═══ RECORDS FOR THE TASK ═══

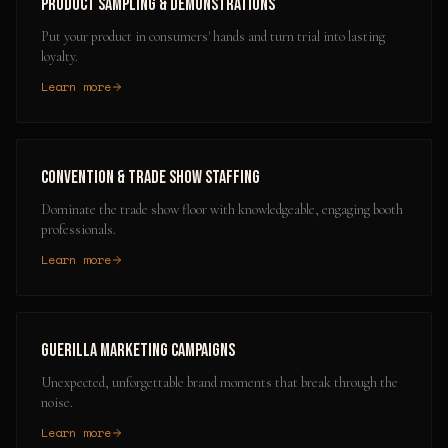
Product Sampling & Demonstrations
Put your product in consumers' hands and turn trial into lasting
loyalty.
Learn more
Convention & Trade Show Staffing
Dominate the trade show floor with knowledgeable, engaging booth
professionals.
Learn more
Guerilla Marketing Campaigns
Unexpected, unforgettable brand moments that break through the
noise.
Learn more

═══

Write the entries above out again exactly, omitting each image.

**ANSWER BELOW:**
Product Sampling & Demonstrations
Put your product in consumers' hands and turn trial into lasting
loyalty.
Learn more
Convention & Trade Show Staffing
Dominate the trade show floor with knowledgeable, engaging booth
professionals.
Learn more
Guerilla Marketing Campaigns
Unexpected, unforgettable brand moments that break through the
noise.
Learn more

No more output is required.